What you are asked to do >>
What you should end up with is an exact copy of the lines from the one holding "Cheval d'Aventure reste à votre écoute." through the last line of the entries below, both included, and nothing else; leave every picture out.

Data shown >>
----

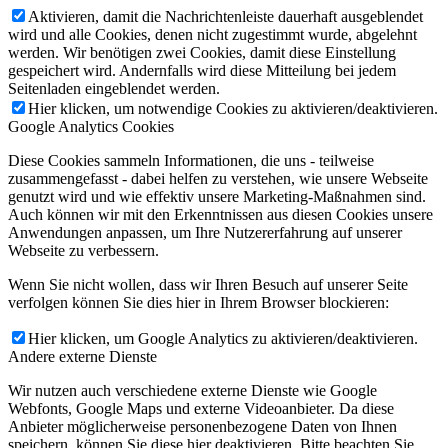
Aktivieren, damit die Nachrichtenleiste dauerhaft ausgeblendet
wird und alle Cookies, denen nicht zugestimmt wurde, abgelehnt
werden. Wir benötigen zwei Cookies, damit diese Einstellung
gespeichert wird. Andernfalls wird diese Mitteilung bei jedem
Seitenladen eingeblendet werden.
Hier klicken, um notwendige Cookies zu aktivieren/deaktivieren.
Google Analytics Cookies
Diese Cookies sammeln Informationen, die uns - teilweise
zusammengefasst - dabei helfen zu verstehen, wie unsere Webseite
genutzt wird und wie effektiv unsere Marketing-Maßnahmen sind.
Auch können wir mit den Erkenntnissen aus diesen Cookies unsere
Anwendungen anpassen, um Ihre Nutzererfahrung auf unserer
Webseite zu verbessern.
Wenn Sie nicht wollen, dass wir Ihren Besuch auf unserer Seite
verfolgen können Sie dies hier in Ihrem Browser blockieren:
Hier klicken, um Google Analytics zu aktivieren/deaktivieren.
Andere externe Dienste
Wir nutzen auch verschiedene externe Dienste wie Google
Webfonts, Google Maps und externe Videoanbieter. Da diese
Anbieter möglicherweise personenbezogene Daten von Ihnen
speichern, können Sie diese hier deaktivieren. Bitte beachten Sie,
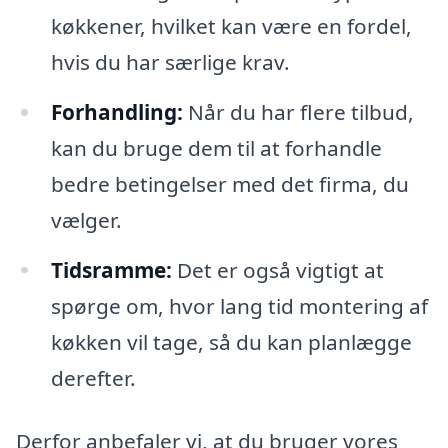
køkkener, hvilket kan være en fordel,
hvis du har særlige krav.
Forhandling:
Når du har flere tilbud,
kan du bruge dem til at forhandle
bedre betingelser med det firma, du
vælger.
Tidsramme:
Det er også vigtigt at
spørge om, hvor lang tid montering af
køkken vil tage, så du kan planlægge
derefter.
Derfor anbefaler vi, at du bruger vores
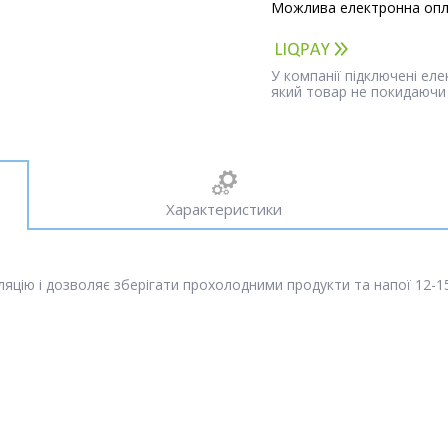
У компанії підключені ел
який товар не покидаючи 
Характеристики
яцію і дозволяє зберігати прохолодними продукти та напої 12-1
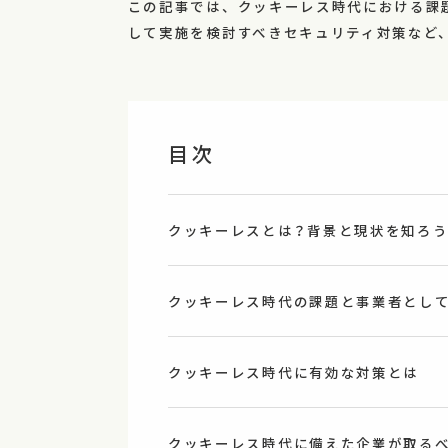
この記事では、クッキーレス時代における課
して実施を検討すべきセキュリティ対策など
目次
クッキーレスとは？背景と現状を知ろ
クッキーレス時代の課題と事業者とし
クッキーレス時代に有効な対策とは
クッキーレス時代に備えた企業が取る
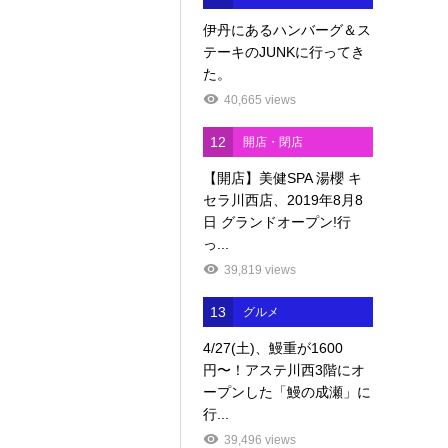
伊丹にあるハンバーグ＆ス
テーキのJUNKに行ってき
た。
40,665 views
12
開店・閉店
【開店】美健SPA 湯櫻 キ
セラ川西店、2019年8月8
日 グランドオープン!行
っ...
39,819 views
13
グルメ
4/27(土)、鰻重が1600
円〜！アステ川西3階にオ
ープンした「鰻の成瀬」に
行...
39,496 views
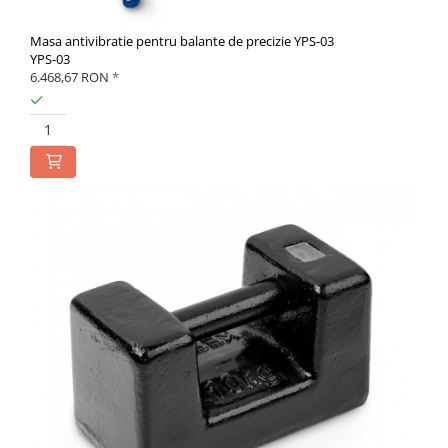
Masa antivibratie pentru balante de precizie YPS-03
YPS-03
6.468,67 RON
*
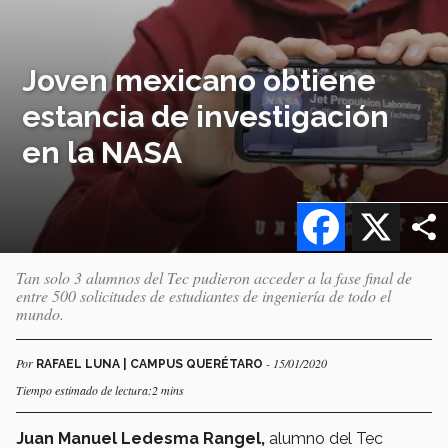
Joven mexicano obtiene
estancia de investigación
en la NASA
Facebook
X
Tan solo 3 alumnos del Tec pudieron acceder a la fase final de
entre 500 solicitudes de estudiantes de ingeniería de todo el
mundo.
Por
- 15/01/2020
RAFAEL LUNA | CAMPUS QUERÉTARO
Tiempo estimado de lectura:2 mins
Juan Manuel Ledesma Rangel,
alumno del Tec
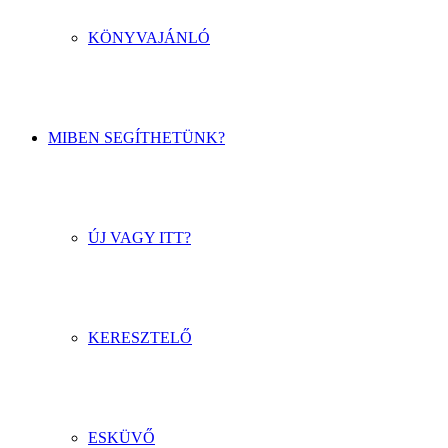
KÖNYVAJÁNLÓ
MIBEN SEGÍTHETÜNK?
ÚJ VAGY ITT?
KERESZTELŐ
ESKÜVŐ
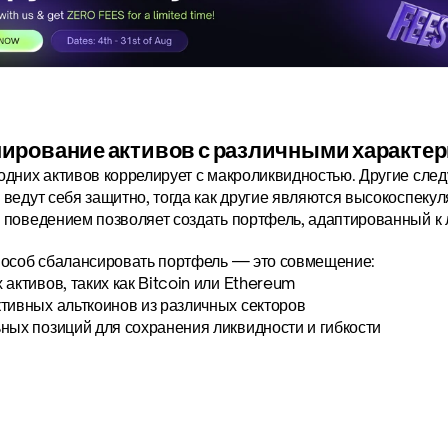
ирование активов с различными характе
дних активов коррелирует с макроликвидностью. Другие следу
ведут себя защитно, тогда как другие являются высокоспеку
 поведением позволяет создать портфель, адаптированный 
пособ сбалансировать портфель — это совмещение:
 активов, таких как Bitcoin или Ethereum
тивных альткоинов из различных секторов
ных позиций для сохранения ликвидности и гибкости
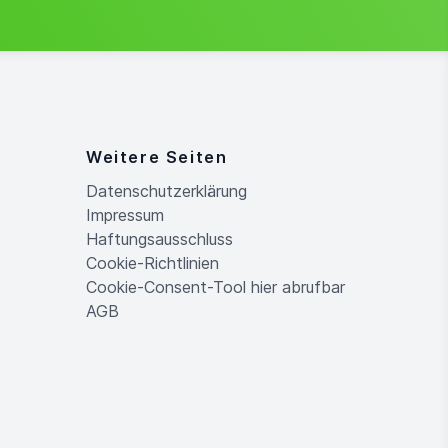
Weitere Seiten
Datenschutzerklärung
Impressum
Haftungsausschluss
Cookie-Richtlinien
Cookie-Consent-Tool hier abrufbar
AGB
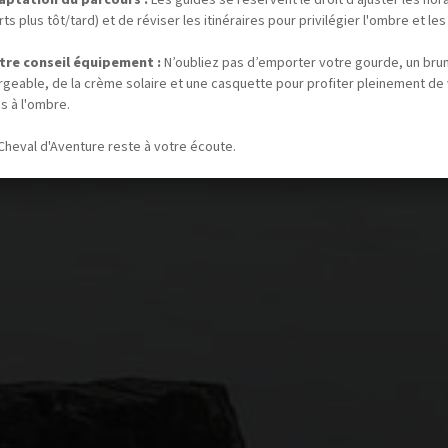
ts plus tôt/tard) et de réviser les itinéraires pour privilégier l'ombre et les
tre conseil équipement :
N’oubliez pas d’emporter votre gourde, un bru
rgeable, de la crème solaire et une casquette pour profiter pleinement de
s à l'ombre.
Cheval d'Aventure reste à votre écoute.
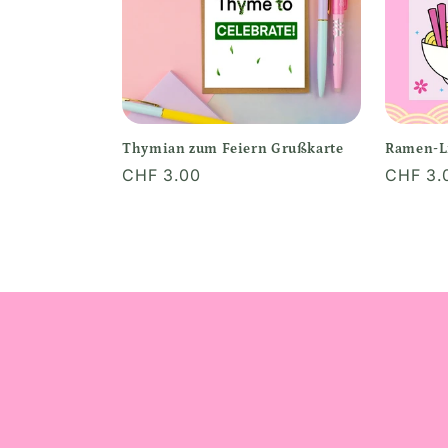
o
r
i
Thymian zum Feiern Grußkarte
Ramen-L
Normaler
CHF 3.00
Normal
CHF 3.
e
Preis
Preis
:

----

The completed task >>
Cheval d'Aventure reste à votre écoute.
o
r
i
Thymian zum Feiern Grußkarte
Ramen-L
Normaler
CHF 3.00
Normal
CHF 3.
e
Preis
Preis
:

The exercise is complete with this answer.